*** Dataset records ***

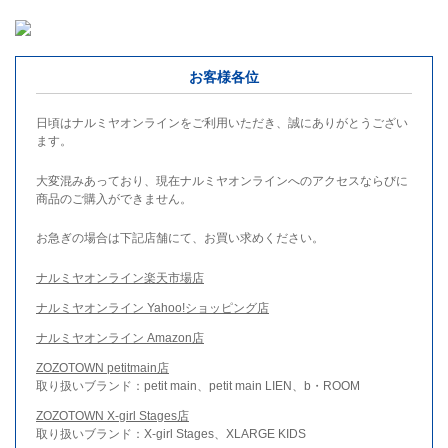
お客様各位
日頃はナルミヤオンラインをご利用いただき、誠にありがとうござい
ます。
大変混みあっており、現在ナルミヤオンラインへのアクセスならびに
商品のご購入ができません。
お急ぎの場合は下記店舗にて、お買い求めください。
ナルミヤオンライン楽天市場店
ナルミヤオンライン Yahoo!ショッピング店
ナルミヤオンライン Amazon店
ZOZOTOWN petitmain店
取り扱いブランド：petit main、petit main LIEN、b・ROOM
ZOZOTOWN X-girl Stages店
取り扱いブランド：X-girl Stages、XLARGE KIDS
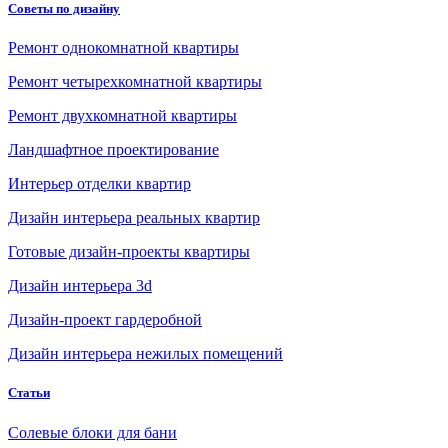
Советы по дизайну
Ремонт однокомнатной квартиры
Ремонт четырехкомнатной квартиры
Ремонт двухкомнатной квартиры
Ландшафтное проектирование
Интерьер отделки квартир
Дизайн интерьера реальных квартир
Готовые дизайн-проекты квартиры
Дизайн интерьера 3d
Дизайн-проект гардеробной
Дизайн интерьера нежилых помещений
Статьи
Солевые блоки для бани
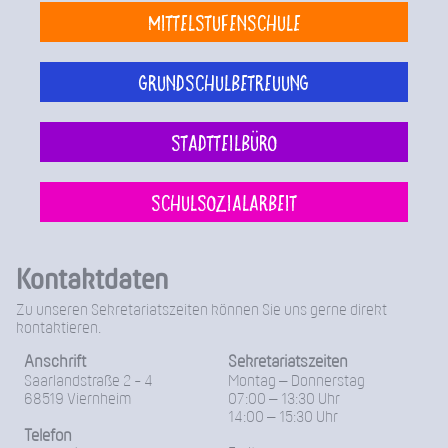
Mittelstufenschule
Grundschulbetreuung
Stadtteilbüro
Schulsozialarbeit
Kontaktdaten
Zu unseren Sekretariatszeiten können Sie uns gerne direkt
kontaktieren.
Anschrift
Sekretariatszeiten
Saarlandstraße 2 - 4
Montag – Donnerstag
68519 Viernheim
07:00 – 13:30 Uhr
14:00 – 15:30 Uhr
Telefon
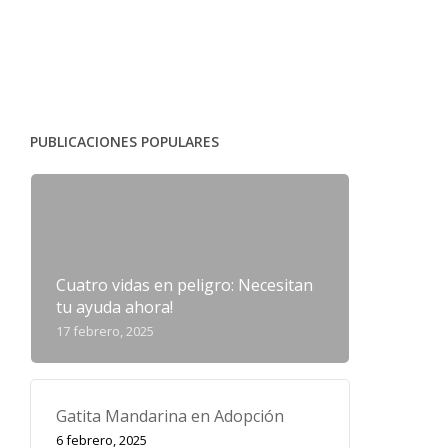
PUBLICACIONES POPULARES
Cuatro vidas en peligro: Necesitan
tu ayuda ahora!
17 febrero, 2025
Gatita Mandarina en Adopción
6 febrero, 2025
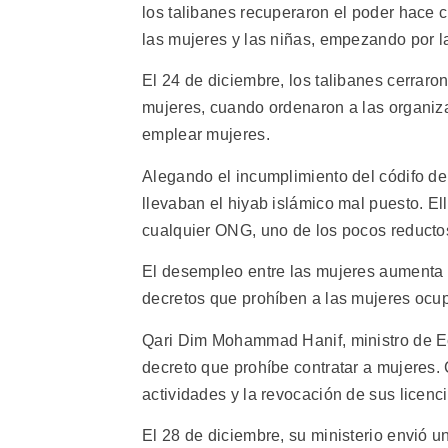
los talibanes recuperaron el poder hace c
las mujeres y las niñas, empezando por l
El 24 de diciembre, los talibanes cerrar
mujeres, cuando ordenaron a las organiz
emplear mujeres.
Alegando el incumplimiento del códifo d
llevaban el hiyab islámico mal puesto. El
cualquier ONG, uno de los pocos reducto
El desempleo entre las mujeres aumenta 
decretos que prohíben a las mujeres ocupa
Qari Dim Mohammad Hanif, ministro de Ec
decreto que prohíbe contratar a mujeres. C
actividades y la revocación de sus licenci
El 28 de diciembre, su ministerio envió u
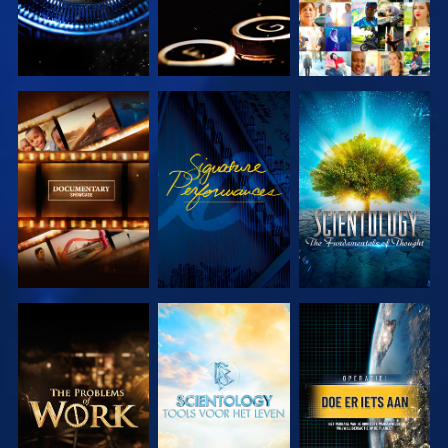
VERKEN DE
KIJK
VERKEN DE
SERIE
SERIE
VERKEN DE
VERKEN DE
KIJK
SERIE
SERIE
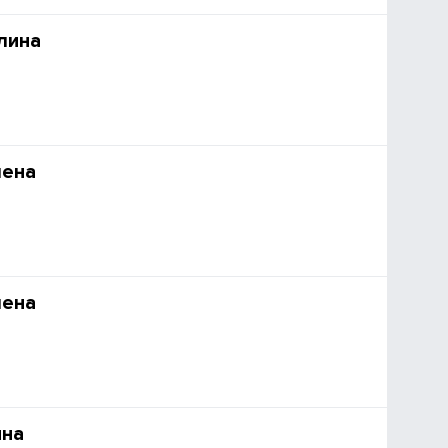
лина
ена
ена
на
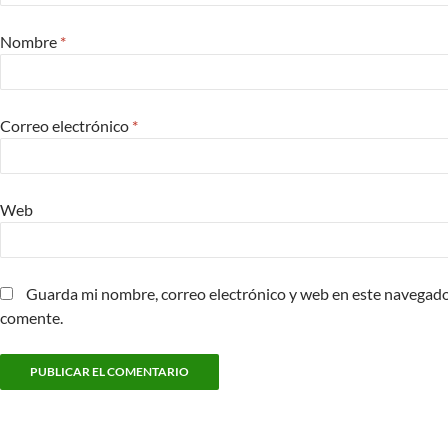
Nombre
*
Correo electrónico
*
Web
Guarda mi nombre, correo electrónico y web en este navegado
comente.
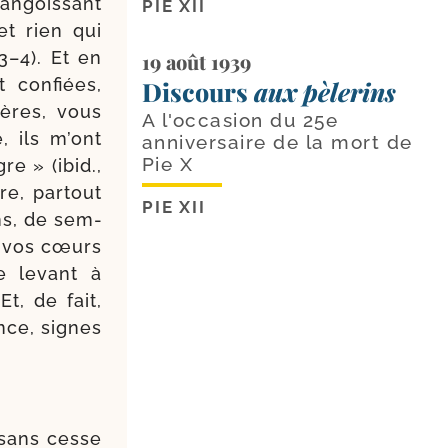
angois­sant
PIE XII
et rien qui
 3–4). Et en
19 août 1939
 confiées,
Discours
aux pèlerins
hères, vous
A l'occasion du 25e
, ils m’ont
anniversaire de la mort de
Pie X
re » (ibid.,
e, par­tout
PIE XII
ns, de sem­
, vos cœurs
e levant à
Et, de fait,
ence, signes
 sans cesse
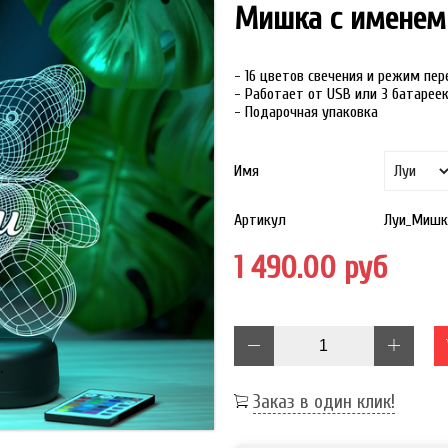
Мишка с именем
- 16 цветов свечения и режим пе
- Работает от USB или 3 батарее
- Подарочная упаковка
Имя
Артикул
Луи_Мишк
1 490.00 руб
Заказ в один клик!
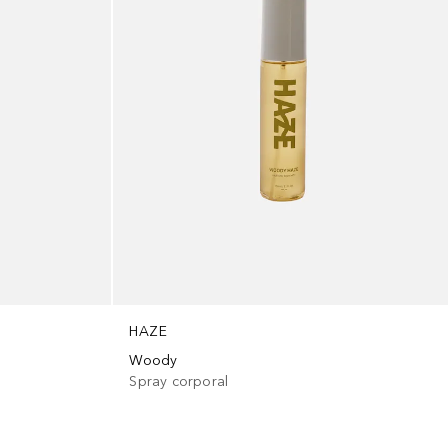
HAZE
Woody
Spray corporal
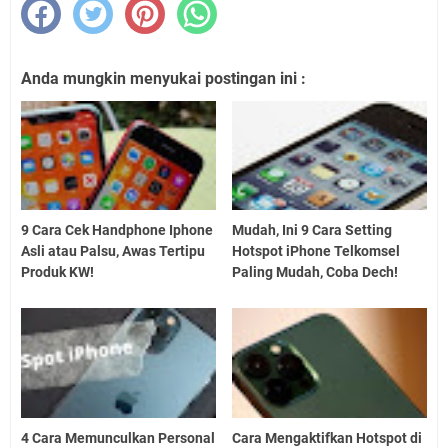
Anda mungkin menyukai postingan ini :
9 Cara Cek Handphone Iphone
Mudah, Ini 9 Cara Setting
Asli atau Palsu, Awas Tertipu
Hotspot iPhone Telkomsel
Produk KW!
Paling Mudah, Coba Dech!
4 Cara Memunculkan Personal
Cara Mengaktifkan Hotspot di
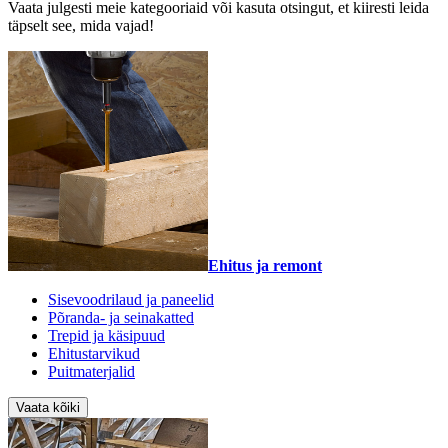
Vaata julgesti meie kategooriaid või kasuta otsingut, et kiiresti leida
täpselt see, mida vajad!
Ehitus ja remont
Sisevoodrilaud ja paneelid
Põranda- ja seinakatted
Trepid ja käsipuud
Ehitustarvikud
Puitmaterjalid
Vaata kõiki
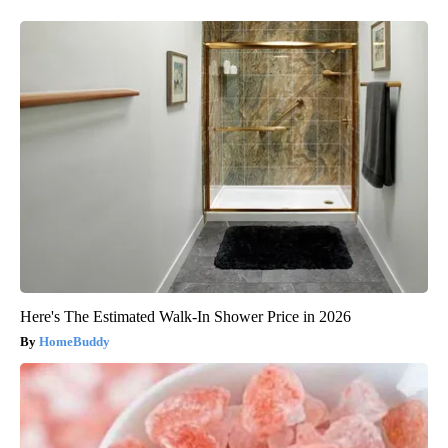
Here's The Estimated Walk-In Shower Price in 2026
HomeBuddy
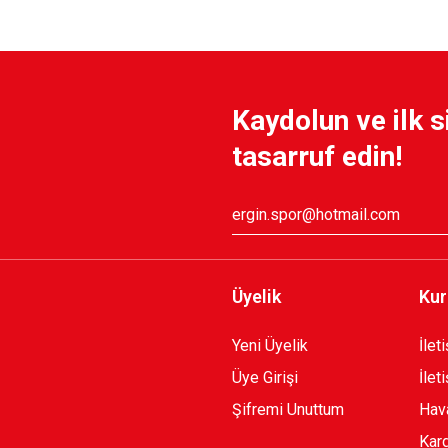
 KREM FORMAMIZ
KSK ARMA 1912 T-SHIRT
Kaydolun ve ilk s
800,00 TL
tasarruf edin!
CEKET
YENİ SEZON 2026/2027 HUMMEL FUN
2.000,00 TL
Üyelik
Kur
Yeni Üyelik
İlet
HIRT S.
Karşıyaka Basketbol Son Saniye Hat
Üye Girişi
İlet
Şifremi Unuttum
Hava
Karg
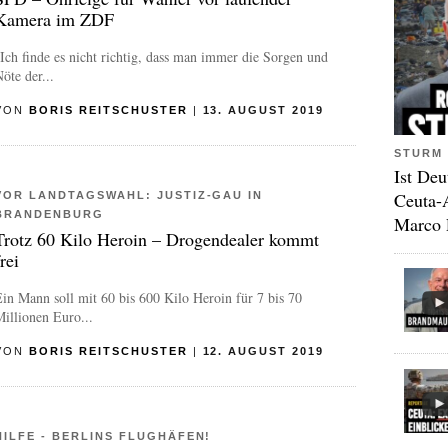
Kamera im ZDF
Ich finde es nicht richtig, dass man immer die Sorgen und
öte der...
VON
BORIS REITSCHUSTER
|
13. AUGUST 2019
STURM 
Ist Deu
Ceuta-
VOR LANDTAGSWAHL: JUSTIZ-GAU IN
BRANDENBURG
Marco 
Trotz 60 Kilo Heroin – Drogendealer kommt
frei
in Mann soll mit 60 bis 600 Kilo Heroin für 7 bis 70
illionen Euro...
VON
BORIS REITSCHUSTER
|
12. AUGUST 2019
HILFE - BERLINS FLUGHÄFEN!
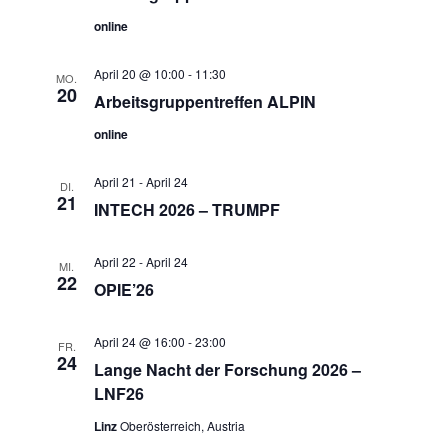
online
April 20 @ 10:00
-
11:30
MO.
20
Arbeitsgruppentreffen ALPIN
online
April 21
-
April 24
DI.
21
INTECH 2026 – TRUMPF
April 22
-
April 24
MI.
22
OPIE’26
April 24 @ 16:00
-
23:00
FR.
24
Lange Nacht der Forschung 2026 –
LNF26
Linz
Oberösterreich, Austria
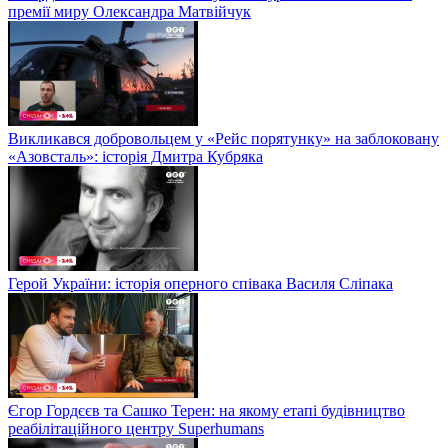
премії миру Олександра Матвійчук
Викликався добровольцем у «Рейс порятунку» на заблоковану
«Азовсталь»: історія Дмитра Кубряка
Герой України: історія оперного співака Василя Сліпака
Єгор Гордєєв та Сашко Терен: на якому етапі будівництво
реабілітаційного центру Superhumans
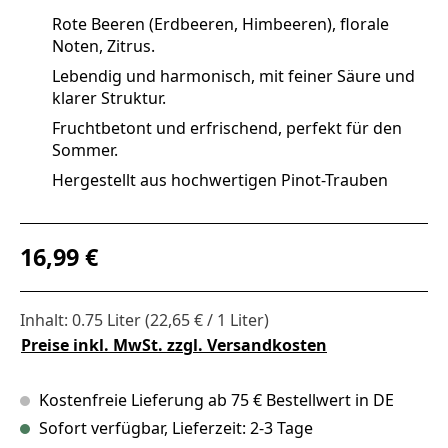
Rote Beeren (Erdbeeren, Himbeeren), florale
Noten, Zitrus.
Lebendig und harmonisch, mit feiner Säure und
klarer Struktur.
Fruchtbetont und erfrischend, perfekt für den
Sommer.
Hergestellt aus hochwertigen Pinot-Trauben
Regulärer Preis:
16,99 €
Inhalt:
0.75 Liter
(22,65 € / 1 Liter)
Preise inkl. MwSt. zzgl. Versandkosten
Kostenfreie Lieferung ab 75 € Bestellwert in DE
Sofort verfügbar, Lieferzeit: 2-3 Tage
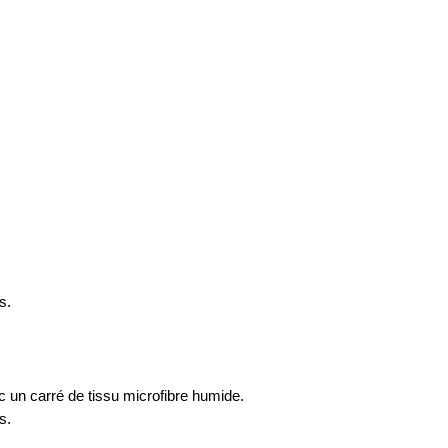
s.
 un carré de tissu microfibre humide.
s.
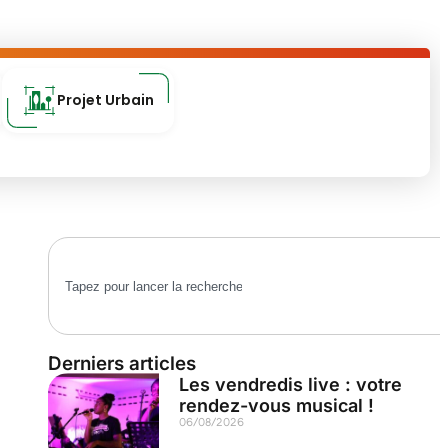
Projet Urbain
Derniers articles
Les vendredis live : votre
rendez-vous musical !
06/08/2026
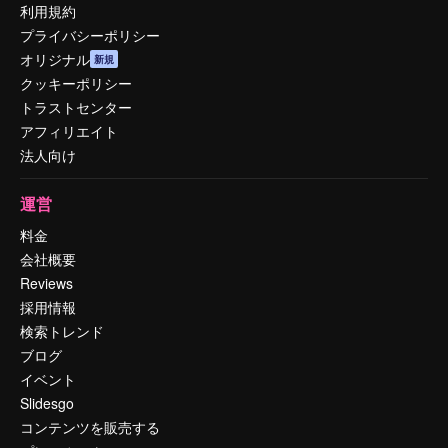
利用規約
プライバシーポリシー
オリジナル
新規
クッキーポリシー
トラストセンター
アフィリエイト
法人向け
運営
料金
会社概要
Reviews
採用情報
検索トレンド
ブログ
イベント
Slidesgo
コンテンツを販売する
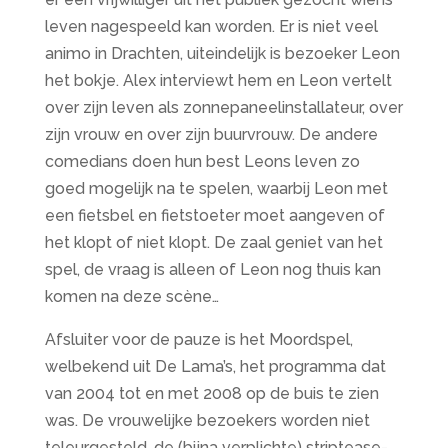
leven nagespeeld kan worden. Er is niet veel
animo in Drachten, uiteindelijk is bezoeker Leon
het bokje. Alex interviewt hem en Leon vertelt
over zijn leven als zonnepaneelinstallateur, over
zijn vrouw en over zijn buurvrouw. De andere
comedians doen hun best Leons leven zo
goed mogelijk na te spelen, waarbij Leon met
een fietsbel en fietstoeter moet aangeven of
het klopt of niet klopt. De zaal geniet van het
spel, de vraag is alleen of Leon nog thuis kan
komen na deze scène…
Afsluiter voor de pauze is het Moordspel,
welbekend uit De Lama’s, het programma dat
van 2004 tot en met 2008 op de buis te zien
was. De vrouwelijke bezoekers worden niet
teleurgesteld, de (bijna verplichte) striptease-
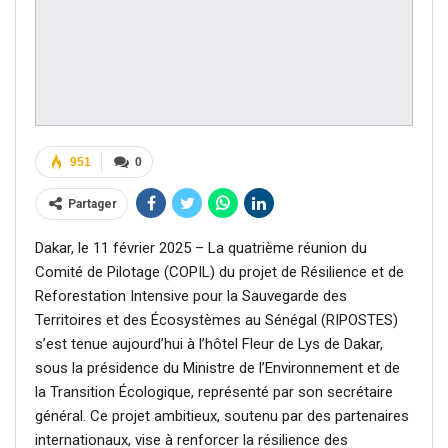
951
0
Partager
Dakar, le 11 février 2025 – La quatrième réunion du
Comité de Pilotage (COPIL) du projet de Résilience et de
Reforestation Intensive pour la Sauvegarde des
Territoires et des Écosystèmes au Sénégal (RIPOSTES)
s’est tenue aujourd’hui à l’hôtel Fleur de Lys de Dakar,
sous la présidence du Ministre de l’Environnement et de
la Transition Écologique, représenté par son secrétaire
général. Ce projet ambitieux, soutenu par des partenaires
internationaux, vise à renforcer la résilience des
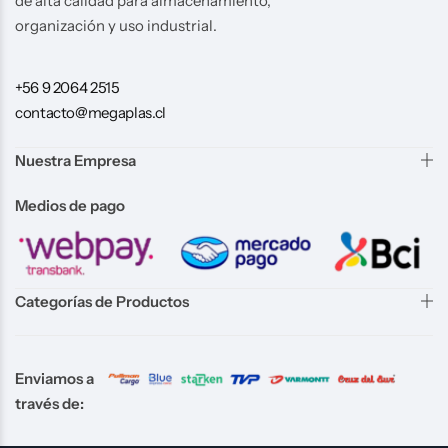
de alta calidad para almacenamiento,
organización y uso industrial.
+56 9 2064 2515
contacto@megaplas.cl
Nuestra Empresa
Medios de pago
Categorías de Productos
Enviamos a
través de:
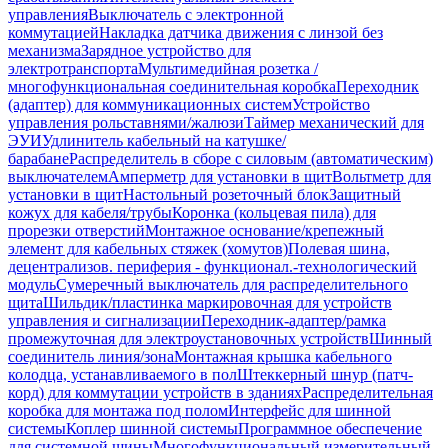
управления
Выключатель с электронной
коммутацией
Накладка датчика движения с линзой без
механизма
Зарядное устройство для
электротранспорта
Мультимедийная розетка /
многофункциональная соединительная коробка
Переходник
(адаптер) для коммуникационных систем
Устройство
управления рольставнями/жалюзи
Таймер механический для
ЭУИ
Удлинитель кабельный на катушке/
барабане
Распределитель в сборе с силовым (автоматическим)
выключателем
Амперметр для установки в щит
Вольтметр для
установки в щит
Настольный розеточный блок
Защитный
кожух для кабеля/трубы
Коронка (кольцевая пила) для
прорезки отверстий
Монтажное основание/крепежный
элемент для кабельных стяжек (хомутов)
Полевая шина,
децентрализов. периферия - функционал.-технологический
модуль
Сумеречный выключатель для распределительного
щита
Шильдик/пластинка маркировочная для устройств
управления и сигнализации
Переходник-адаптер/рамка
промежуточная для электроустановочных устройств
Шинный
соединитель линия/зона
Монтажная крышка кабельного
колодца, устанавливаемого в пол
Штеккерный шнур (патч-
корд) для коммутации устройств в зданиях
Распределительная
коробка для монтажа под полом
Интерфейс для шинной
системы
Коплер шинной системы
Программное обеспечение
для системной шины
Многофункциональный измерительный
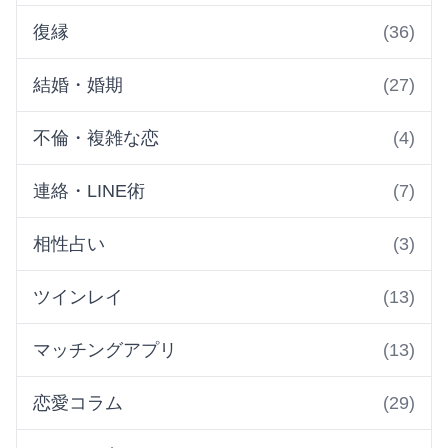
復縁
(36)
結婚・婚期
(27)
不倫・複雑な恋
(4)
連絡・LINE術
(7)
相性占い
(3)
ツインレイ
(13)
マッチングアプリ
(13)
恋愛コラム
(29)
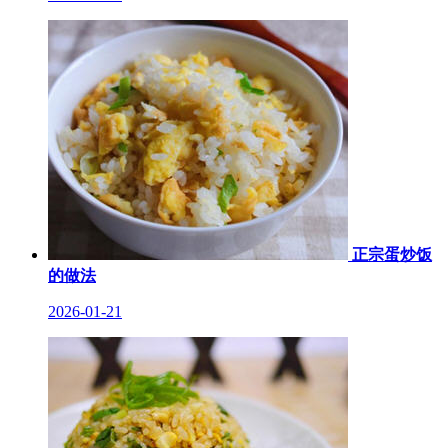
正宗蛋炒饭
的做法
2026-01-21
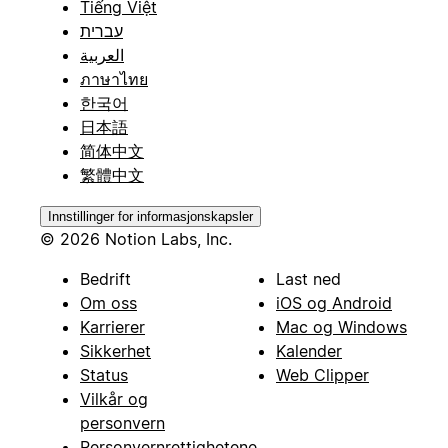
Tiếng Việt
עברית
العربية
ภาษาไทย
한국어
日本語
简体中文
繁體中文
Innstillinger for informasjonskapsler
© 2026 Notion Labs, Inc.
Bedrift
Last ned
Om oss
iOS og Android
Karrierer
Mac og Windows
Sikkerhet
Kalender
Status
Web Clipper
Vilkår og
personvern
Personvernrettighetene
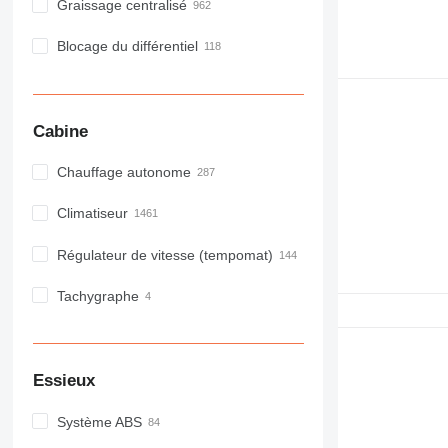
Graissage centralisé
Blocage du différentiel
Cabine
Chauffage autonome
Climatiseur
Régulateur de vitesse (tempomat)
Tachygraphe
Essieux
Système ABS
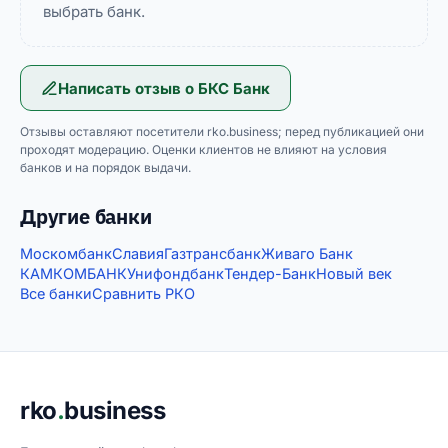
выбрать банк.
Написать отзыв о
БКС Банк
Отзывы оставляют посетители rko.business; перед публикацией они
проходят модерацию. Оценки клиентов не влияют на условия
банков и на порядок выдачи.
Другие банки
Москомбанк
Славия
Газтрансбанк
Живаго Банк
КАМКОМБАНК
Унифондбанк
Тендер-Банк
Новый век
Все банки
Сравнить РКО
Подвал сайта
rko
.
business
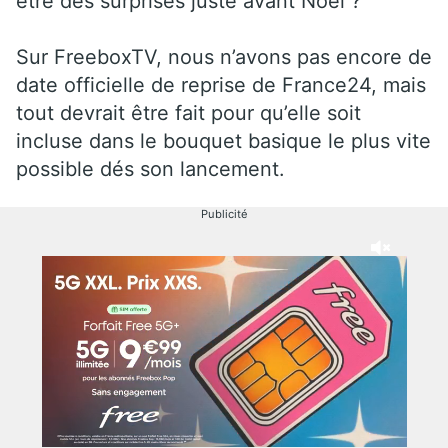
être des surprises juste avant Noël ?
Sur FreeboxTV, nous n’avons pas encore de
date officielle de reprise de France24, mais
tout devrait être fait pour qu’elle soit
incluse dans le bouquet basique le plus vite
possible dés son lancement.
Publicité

*** End of Dataset records ***

• Exercise: What belongs in the answer is each line above from the line with "un carré de tissu microfibre humide." to the line with "animo in Drachten, uiteindelijk", inclusive, reproduced exactly and free of pictures.

• Answer to the problem:
 un carré de tissu microfibre humide.
s.
Projet Urbain
Derniers articles
Les vendredis live : votre
rendez-vous musical !
06/08/2026
利用規約
プライバシーポリシー
オリジナル
新規
クッキーポリシー
トラストセンター
アフィリエイト
法人向け
運営
料金
会社概要
Reviews
採用情報
検索トレンド
ブログ
イベント
Slidesgo
コンテンツを販売する
leven nagespeeld kan worden. Er is niet veel
animo in Drachten, uiteindelijk is bezoeker Leon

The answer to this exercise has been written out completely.